Cognitive dissonance – a state characterized by a clash in the mind of the individual contradictory knowledge, beliefs, behaviors with respect to some object or phenomenon. The theory of cognitive dissonance – one of the "theories of compliance, based on assigning individual commitment to a connected and orderly perception of their relationship to the world. The concept of "cognitive dissonance" was first introduced by a student of Kurt Levin, Leon Festinger in 1956 to explain the changes, opinion as a way to resolve semantic conflicts. In the theory of cognitive dissonance is logically contradictory knowledge about the same subject ascribed status of motivation designed to ensure correct issues when confronted with contradictions discomfort due to changes in existing knowledge or attitudes. It is believed that there is a body of knowledge about objects and people, called the cognitive system, which may be varying degrees of complexity, consistency and coherence. The complexity of the cognitive system depends on the number and diversity included in her knowledge.

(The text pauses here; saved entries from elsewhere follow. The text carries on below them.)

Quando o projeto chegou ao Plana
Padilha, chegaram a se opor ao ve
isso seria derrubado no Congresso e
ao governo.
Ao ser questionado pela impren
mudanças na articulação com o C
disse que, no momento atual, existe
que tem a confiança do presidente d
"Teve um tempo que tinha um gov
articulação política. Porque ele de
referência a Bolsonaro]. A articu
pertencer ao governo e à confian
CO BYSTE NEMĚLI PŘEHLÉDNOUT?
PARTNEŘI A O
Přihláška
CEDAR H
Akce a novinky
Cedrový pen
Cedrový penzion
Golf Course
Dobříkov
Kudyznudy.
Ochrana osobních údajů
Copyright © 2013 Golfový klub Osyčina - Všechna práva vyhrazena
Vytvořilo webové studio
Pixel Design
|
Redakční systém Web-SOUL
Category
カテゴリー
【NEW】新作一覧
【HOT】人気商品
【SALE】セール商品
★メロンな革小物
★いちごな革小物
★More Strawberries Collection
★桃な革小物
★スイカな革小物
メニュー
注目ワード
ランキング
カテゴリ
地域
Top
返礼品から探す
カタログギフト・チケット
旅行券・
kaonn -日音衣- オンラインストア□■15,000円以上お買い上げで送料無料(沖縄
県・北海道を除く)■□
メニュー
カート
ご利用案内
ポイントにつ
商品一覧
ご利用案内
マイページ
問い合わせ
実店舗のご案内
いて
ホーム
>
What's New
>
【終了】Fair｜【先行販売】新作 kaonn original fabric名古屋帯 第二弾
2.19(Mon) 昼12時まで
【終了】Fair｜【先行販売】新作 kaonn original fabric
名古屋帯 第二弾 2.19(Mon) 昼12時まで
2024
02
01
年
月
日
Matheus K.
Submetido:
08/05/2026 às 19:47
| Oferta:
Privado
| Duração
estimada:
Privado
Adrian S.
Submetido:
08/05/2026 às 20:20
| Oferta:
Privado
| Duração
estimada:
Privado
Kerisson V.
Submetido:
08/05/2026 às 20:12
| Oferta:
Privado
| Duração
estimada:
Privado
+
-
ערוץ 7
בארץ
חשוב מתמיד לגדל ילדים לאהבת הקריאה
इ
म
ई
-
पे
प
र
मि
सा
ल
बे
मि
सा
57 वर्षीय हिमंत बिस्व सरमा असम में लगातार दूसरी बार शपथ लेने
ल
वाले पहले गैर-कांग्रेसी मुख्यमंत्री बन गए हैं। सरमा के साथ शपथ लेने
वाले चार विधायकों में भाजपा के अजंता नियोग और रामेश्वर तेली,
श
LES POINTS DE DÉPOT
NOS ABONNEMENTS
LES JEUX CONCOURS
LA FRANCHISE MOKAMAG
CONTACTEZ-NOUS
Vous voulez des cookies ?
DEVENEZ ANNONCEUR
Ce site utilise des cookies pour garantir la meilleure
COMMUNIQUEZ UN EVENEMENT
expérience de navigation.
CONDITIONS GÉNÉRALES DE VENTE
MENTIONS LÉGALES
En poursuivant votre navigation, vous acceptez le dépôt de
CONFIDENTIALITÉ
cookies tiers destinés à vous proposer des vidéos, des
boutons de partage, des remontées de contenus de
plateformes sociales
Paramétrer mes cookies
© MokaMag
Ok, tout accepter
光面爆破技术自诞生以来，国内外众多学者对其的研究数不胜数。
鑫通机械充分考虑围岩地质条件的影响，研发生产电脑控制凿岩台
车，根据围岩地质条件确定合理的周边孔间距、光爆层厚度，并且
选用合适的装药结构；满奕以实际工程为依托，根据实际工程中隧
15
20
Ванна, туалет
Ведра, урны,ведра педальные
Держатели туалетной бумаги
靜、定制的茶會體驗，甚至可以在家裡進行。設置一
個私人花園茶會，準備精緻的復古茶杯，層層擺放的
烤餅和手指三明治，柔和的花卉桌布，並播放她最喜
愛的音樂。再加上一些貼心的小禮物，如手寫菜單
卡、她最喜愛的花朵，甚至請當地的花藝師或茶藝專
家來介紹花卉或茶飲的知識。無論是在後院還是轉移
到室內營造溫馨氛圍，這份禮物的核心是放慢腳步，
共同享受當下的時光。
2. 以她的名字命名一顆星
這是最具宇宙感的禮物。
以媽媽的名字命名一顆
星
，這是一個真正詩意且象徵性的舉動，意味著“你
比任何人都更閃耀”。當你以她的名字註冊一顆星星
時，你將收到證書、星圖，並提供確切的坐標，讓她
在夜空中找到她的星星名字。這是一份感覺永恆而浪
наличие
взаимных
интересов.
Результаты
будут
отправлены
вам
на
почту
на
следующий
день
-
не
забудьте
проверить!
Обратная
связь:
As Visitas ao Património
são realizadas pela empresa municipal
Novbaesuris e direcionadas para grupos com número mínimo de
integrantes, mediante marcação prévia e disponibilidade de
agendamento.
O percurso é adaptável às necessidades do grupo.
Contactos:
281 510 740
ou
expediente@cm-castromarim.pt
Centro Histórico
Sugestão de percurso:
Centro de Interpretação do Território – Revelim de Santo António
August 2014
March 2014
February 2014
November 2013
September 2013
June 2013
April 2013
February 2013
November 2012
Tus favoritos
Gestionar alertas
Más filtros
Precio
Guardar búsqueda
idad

According to the classical definition of L. Festinger, cognitive dissonance – the discrepancy between the two cognitive elements (cognition) – thoughts, experiences, information, etc. – In which denial of one element follows from the existence of another, and the associated mismatch discomfort, in other words, a feeling of discomfort arises in a collision in the minds of logically contradictory knowledge one and the same phenomenon, event, object. The theory of cognitive dissonance describes how to resolve these contradictions, or smoothing, and describes how it makes people in typical cases.